## TRY IT
Report each line of the data that contains the string "biggest".

[INPUT DATA — start]

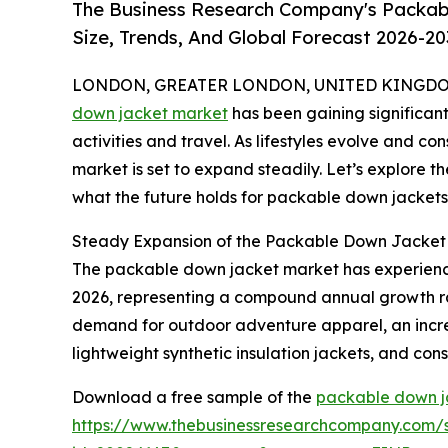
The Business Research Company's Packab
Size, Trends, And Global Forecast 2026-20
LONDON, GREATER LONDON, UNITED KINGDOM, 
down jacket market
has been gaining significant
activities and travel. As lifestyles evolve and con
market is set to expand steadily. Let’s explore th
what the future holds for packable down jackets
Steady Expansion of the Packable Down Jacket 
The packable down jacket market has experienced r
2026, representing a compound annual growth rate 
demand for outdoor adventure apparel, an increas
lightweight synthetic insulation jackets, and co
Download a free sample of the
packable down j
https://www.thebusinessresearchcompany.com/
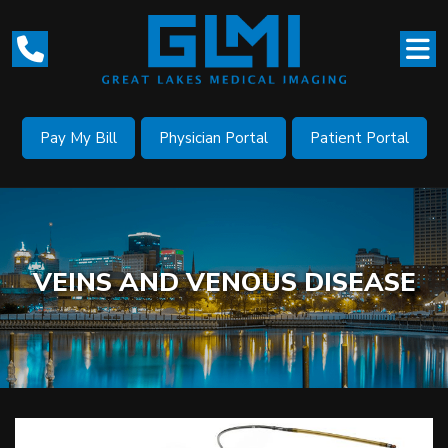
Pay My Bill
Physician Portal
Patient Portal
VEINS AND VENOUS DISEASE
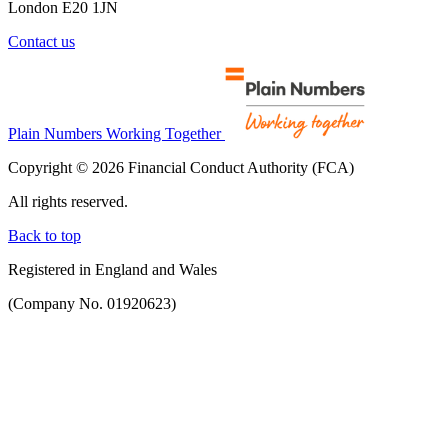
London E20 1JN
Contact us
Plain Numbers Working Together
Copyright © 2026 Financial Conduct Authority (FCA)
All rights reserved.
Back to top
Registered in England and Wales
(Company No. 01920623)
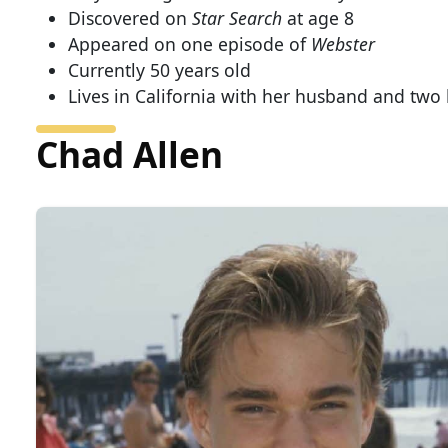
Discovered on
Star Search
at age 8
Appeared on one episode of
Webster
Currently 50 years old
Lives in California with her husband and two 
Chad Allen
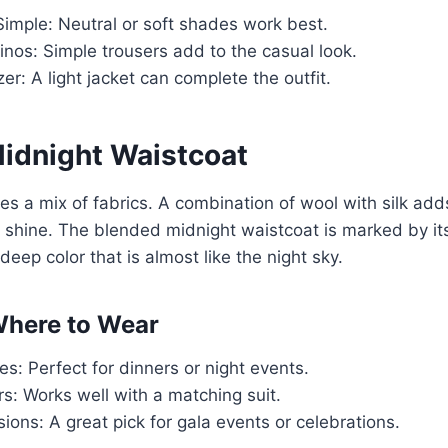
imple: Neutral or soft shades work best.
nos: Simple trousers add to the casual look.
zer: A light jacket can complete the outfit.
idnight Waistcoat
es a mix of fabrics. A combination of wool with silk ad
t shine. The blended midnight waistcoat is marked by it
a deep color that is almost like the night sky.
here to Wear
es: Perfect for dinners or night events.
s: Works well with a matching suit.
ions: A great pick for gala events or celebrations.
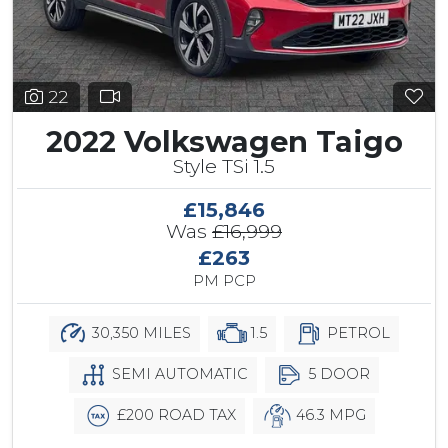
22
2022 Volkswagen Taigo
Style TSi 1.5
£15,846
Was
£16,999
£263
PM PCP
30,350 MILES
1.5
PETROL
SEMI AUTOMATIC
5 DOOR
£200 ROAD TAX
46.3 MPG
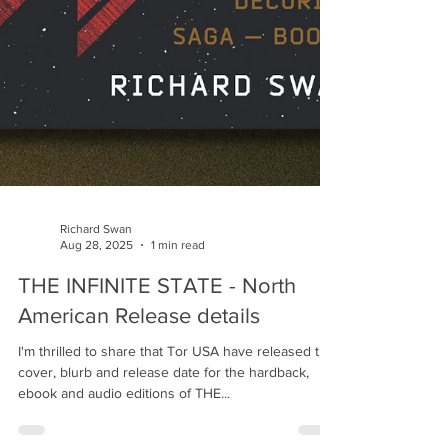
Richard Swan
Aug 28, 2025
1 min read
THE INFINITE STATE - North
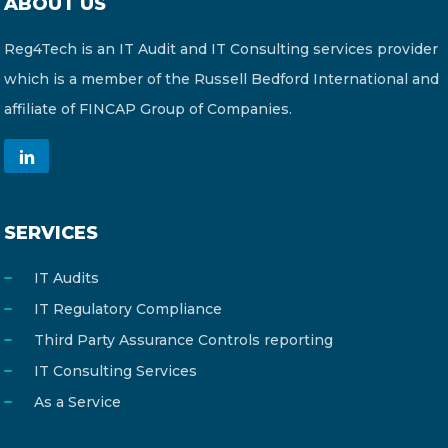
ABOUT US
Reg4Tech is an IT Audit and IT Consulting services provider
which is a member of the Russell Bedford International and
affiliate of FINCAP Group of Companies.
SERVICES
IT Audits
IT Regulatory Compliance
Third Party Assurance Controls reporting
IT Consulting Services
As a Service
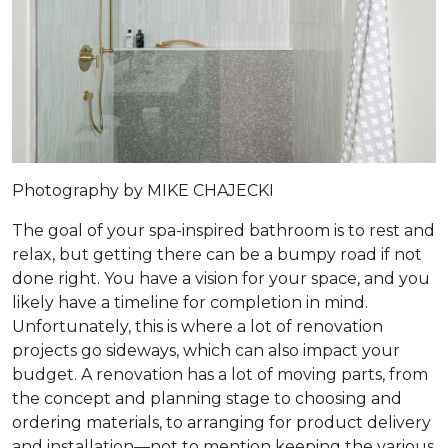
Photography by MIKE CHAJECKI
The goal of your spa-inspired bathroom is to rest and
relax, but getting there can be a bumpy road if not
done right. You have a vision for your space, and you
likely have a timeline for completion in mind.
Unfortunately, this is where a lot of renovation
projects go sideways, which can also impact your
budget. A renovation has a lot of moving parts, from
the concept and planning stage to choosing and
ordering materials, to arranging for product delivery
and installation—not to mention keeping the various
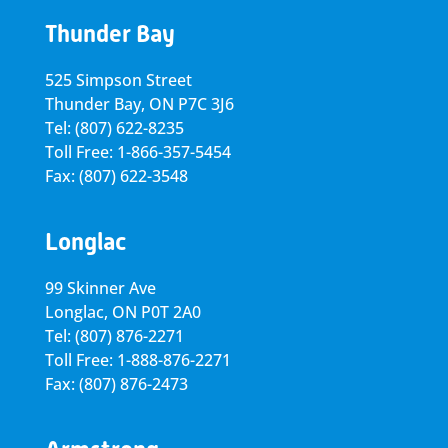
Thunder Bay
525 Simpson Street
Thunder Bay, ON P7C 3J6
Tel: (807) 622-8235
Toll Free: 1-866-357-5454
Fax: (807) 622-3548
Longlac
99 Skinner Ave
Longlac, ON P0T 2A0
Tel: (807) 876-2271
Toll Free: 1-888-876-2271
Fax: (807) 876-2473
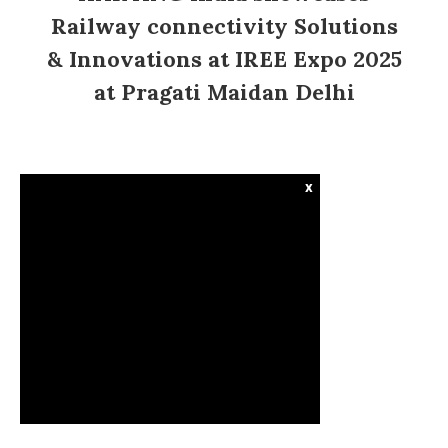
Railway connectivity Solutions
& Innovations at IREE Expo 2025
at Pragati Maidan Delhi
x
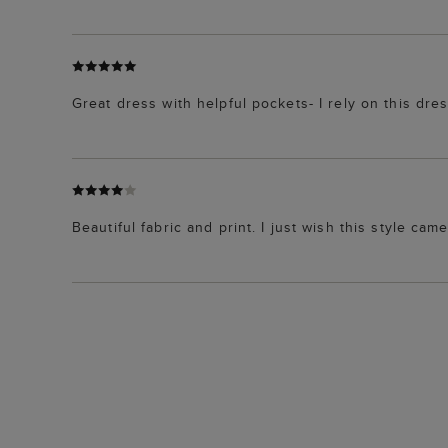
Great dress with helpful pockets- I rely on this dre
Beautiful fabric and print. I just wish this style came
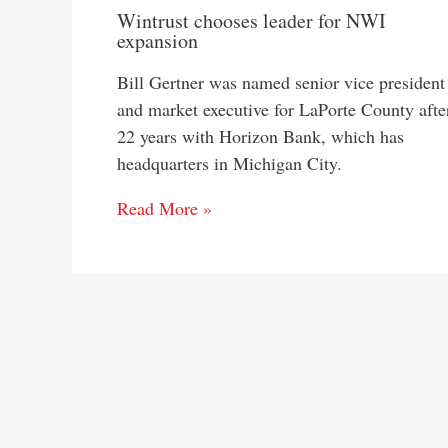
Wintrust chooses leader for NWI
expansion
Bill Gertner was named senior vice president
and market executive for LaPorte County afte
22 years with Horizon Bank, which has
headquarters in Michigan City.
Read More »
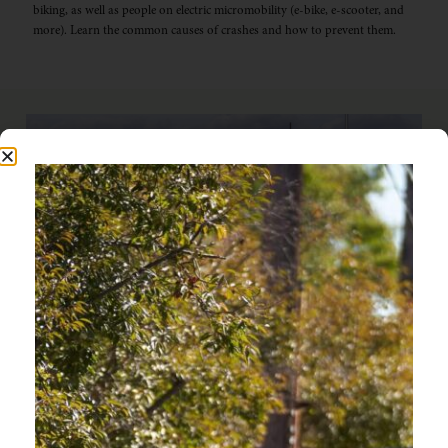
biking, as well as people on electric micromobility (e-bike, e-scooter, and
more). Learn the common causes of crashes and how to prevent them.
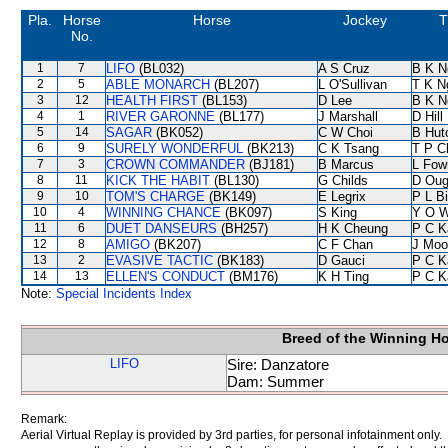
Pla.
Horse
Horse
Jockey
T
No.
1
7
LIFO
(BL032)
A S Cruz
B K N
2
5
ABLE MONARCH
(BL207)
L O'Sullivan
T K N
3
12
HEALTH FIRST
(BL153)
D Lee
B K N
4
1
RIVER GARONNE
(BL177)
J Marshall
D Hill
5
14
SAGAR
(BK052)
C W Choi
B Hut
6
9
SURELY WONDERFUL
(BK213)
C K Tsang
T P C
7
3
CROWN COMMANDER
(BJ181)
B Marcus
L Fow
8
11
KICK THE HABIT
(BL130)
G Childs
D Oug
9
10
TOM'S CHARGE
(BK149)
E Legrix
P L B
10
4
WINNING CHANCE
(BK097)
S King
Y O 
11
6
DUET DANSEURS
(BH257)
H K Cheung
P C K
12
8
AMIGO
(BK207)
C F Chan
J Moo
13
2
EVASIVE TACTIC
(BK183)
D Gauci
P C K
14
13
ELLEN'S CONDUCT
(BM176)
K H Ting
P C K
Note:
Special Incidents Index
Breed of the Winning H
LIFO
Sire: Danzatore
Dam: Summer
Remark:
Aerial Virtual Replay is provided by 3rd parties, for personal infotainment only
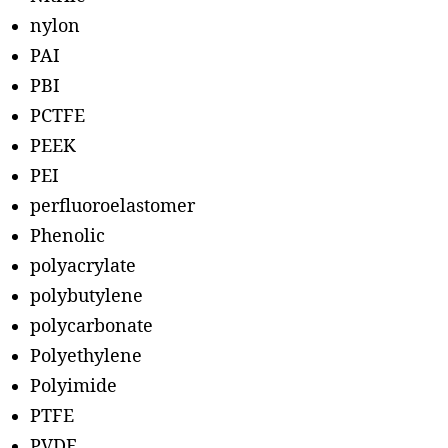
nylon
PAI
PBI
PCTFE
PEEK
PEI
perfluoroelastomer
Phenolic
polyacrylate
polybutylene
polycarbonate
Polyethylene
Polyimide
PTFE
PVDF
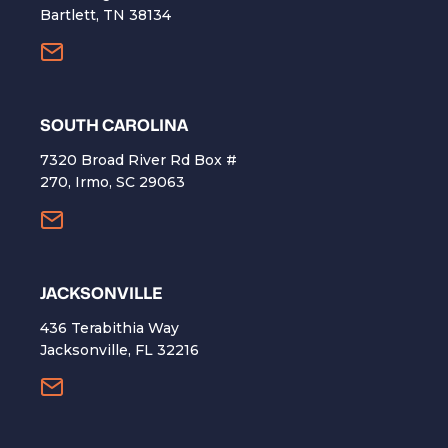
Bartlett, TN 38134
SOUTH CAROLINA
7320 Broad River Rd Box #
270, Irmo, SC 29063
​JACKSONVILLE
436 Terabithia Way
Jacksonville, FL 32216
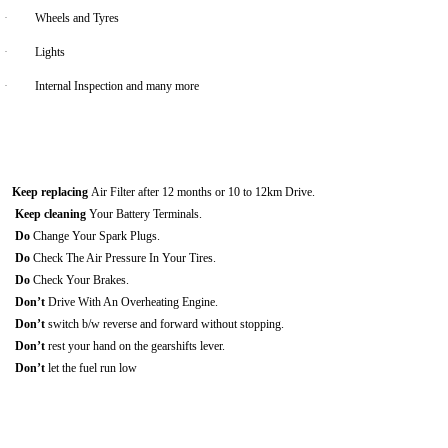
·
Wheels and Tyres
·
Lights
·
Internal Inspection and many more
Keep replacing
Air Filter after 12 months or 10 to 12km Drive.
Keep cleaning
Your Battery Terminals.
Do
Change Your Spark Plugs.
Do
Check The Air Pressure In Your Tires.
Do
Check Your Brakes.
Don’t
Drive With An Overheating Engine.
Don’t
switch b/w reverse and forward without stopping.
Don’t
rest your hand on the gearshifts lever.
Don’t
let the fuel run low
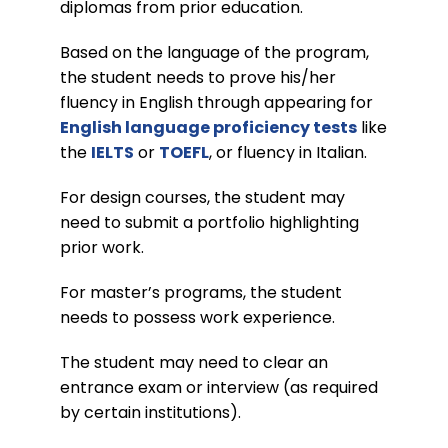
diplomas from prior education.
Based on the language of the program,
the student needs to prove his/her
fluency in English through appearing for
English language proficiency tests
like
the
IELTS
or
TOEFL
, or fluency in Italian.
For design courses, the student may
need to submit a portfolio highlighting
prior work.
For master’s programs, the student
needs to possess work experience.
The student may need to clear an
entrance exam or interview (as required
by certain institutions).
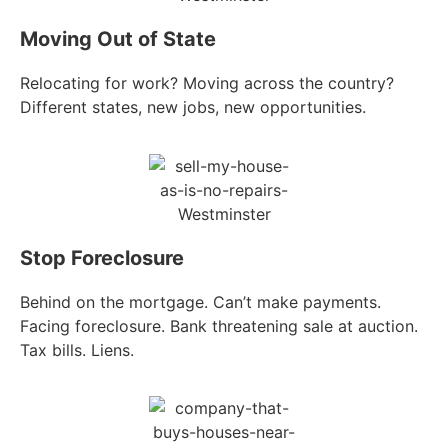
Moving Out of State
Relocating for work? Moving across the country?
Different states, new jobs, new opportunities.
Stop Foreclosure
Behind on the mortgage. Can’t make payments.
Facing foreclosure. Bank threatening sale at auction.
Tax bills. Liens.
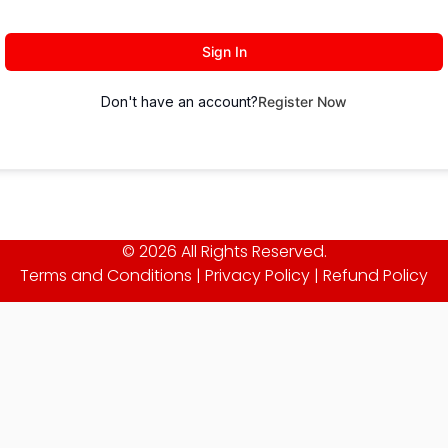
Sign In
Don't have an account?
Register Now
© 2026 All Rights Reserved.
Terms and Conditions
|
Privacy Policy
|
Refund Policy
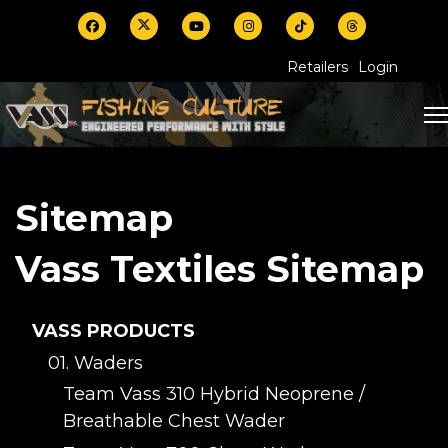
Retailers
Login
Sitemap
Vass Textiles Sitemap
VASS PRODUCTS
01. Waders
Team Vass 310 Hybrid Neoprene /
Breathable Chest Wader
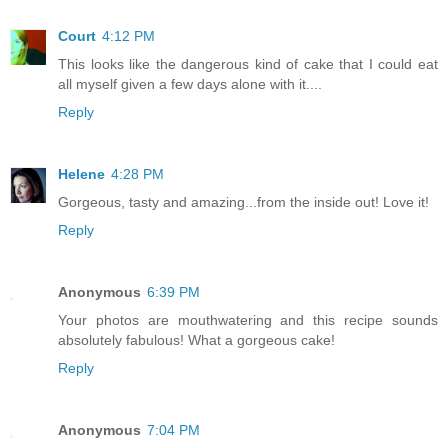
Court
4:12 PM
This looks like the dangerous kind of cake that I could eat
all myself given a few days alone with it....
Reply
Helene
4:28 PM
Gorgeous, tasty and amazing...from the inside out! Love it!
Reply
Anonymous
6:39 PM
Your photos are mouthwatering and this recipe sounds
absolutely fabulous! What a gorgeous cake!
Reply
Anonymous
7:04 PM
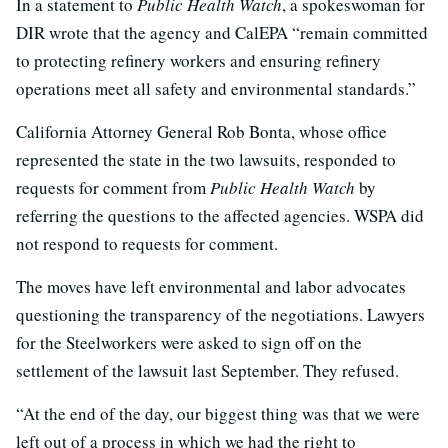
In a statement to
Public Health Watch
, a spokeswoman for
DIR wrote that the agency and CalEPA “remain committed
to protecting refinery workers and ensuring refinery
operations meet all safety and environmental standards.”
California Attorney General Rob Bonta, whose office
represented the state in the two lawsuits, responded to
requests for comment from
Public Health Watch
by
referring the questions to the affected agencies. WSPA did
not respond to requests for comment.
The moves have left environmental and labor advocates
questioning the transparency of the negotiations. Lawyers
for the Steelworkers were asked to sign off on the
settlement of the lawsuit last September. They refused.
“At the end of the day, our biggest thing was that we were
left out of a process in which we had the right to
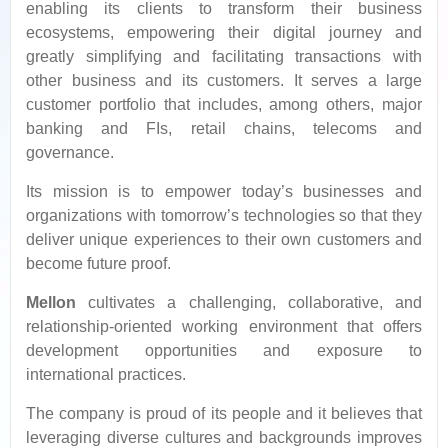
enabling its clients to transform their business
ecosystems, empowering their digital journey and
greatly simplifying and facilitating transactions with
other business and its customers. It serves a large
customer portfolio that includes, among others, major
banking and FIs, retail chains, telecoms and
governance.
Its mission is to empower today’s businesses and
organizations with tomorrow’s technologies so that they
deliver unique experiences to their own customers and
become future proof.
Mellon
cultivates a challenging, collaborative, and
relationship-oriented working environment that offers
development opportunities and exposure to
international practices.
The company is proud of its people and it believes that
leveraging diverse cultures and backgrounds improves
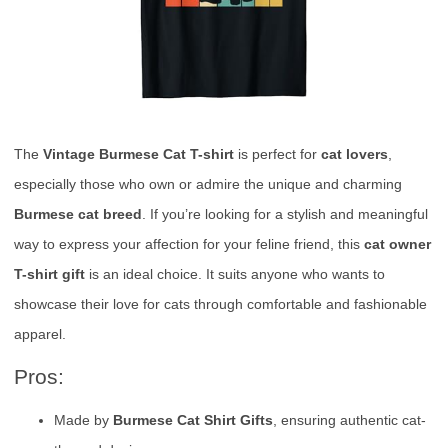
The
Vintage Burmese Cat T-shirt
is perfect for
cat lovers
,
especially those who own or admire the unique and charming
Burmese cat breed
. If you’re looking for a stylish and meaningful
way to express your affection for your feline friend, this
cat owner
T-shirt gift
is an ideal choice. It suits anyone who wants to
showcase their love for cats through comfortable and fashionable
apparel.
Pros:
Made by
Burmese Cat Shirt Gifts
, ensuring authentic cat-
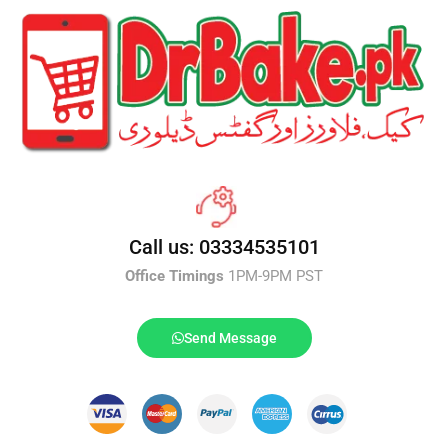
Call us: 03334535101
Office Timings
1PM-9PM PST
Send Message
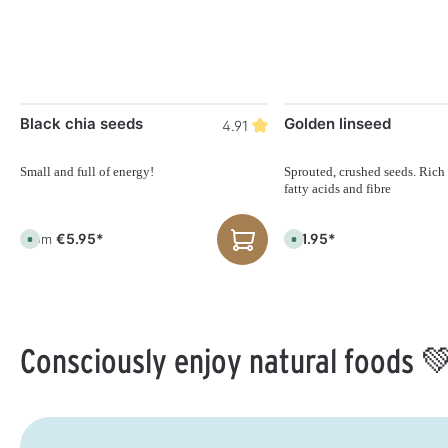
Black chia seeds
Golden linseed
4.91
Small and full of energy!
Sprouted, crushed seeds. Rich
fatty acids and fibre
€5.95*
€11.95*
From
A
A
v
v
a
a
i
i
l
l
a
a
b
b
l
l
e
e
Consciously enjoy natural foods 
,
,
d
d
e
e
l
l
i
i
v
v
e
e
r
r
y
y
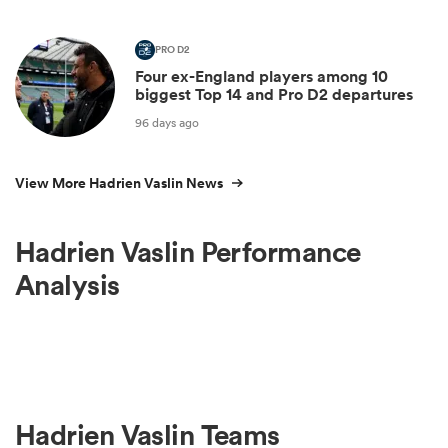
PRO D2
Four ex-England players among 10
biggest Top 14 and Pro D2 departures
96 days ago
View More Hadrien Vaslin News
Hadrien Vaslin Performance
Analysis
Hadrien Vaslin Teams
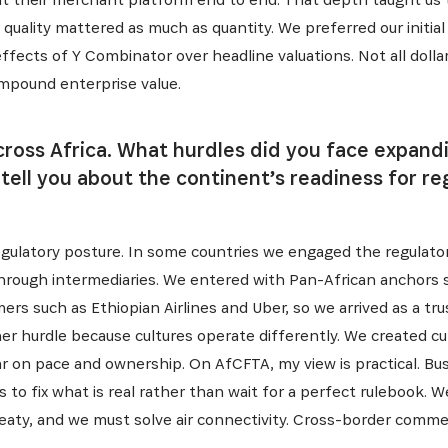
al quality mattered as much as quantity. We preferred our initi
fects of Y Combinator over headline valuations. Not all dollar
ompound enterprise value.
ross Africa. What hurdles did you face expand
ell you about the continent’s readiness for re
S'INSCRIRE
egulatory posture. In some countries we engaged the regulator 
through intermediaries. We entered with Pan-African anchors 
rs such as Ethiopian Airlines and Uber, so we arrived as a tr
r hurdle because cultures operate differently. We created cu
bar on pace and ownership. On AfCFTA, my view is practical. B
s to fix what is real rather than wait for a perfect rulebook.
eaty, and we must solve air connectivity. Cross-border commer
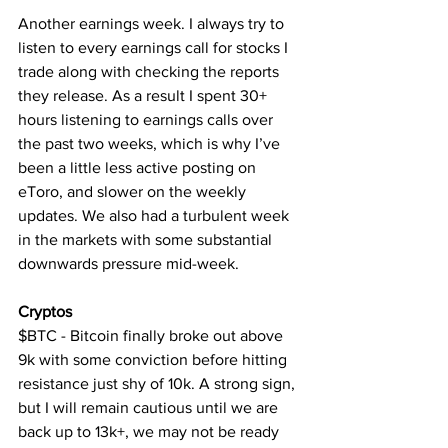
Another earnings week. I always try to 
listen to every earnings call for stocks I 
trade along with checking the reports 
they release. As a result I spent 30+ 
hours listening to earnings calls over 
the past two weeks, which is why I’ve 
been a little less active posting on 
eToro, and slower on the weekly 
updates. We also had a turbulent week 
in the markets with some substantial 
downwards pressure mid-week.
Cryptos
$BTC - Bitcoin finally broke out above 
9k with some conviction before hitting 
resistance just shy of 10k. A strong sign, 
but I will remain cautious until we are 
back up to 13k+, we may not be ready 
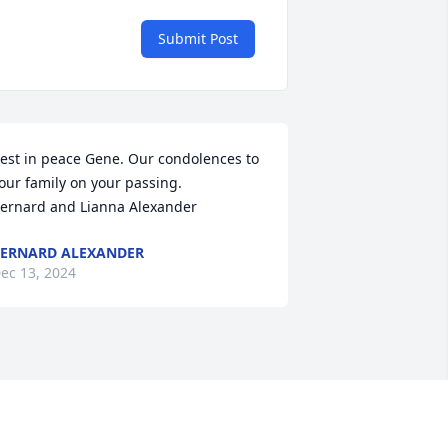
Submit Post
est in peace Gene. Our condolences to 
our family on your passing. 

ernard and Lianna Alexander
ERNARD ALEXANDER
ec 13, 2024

[INPUT DATA — finish]

## ANSWER SPACE
“At the end of the day, our biggest thing was that we were
biggest Top 14 and Pro D2 departures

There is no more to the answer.